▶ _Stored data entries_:
== Segment start ==
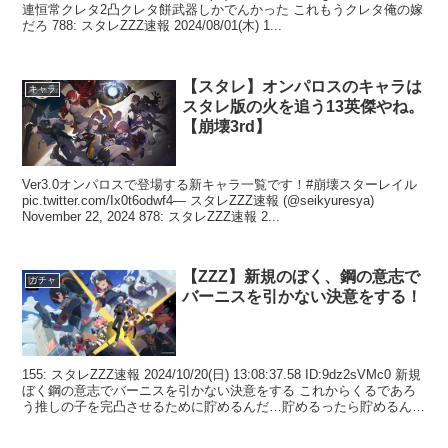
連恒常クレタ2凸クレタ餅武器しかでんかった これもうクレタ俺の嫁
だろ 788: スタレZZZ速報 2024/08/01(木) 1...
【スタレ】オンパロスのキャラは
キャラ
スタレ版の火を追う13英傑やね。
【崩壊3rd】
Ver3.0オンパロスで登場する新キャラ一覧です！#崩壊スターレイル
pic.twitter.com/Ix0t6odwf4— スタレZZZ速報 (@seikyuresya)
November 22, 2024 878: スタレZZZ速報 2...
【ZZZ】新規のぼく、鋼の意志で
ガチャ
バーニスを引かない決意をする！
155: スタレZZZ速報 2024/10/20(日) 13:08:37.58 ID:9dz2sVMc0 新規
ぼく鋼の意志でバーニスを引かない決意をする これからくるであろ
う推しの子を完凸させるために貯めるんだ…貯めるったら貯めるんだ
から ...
== Segment end ==
== Segment start ==
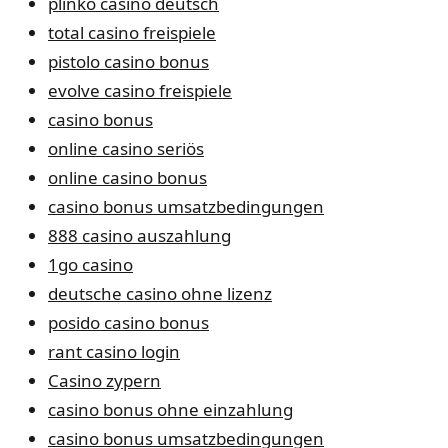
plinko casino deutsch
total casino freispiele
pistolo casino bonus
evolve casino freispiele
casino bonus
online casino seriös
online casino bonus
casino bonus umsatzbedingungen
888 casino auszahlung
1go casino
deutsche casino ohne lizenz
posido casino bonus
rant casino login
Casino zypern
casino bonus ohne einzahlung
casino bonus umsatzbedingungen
== Segment end ==
== Segment start ==
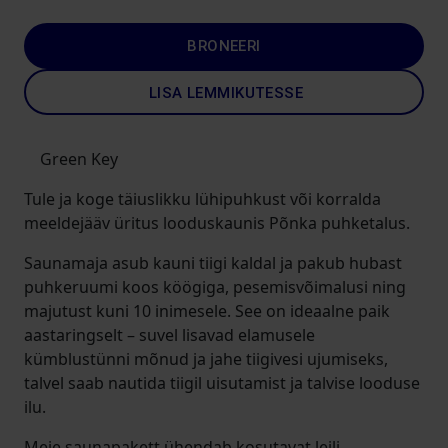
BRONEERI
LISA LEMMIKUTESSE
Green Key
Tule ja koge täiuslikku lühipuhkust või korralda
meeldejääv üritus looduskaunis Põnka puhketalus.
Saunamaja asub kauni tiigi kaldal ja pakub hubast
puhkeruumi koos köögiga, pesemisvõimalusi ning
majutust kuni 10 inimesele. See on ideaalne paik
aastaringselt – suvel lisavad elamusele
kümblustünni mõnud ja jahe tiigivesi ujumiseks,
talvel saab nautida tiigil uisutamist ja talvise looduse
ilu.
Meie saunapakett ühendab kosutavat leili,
== Segment end ==
Check the data for the word "online" and pull out the lines that have it.

online casino seriös
online casino bonus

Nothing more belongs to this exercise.